[R] Layer rotation: a surprisingly powerful indicator of generalization in deep networks?
Sharing our latest work presented at the ICML workshop “Identifying and Understanding Deep Learning Phenomena”:
Layer rotation: a surprisingly powerful indicator of generalization in deep networks? (arxiv link)
We’re pretty excited about it: we really believe layer rotation (the metric we study) is somehow related to a fundamental aspect of deep learning, and that it is worth much more investigation. For the moment, our work demonstrates that layer rotation’s relation with generalization exhibits a remarkable
- consistency : a rule of thumb that is widely applicable, explaining differences of up to 30% test accuracy,
- simplicity : a network-independent optimum w.r.t. generalization, and
- explanatory power: novel insights around widely used techniques (weight decay, adaptive gradient methods, learning rate warmups,…).
We also provide preliminary evidence that layer rotations correlate with the degree to which intermediate features are learned during the training procedure.

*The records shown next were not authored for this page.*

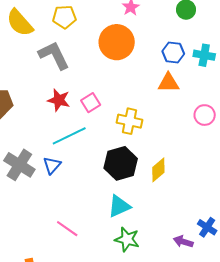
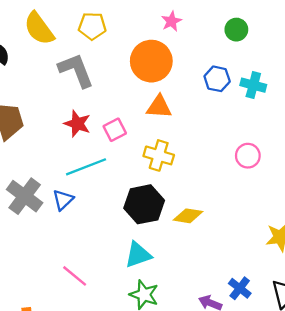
orange triangle: (168, 83) -> (159, 107), moved
yellow diamond: (158, 170) -> (188, 216), turned 45

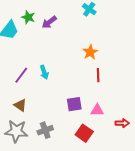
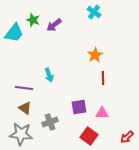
purple line: (21, 75) -> (24, 88), moved, turned 60
red arrow: (122, 123) -> (127, 137), moved, turned 136
gray cross: (45, 130) -> (50, 122), moved

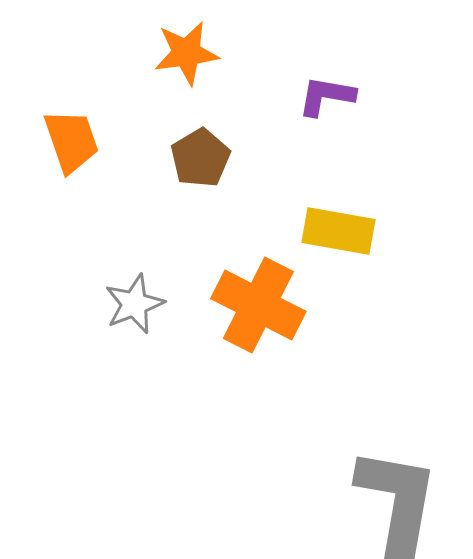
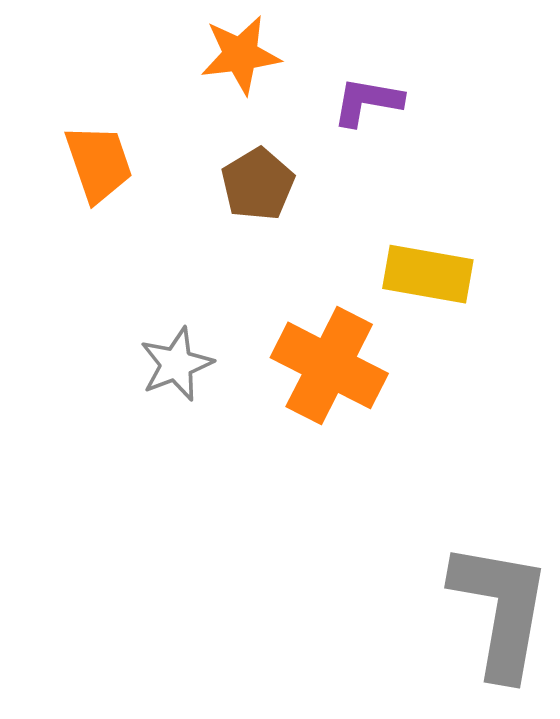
purple L-shape: (326, 96) -> (367, 102), moved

Looking forward to your feedback!
Our work presents extensive empirical evidence that layer rotation, i.e. the evolution across training of the cosine distance between each layer’s weight vector and its initialization, constitutes an impressively consistent indicator of generalization performance. In particular, larger cosine distances between final and initial weights of each layer consistently translate into better generalization performance of the final model. Interestingly, this relation admits a network independent optimum: training procedures during which all layers’ weights reach a cosine distance of 1 from their initialization consistently outperform other configurations -by up to 30% test accuracy. Moreover, we show that layer rotations are easily monitored and controlled (helpful for hyperparameter tuning) and potentially provide a unified framework to explain the impact of learning rate tuning, weight decay, learning rate warmups and adaptive gradient methods on generalization and training speed. In an attempt to explain the surprising properties of layer rotation, we show on a 1-layer MLP trained on MNIST that layer rotation correlates with the degree to which features of intermediate layers have been trained.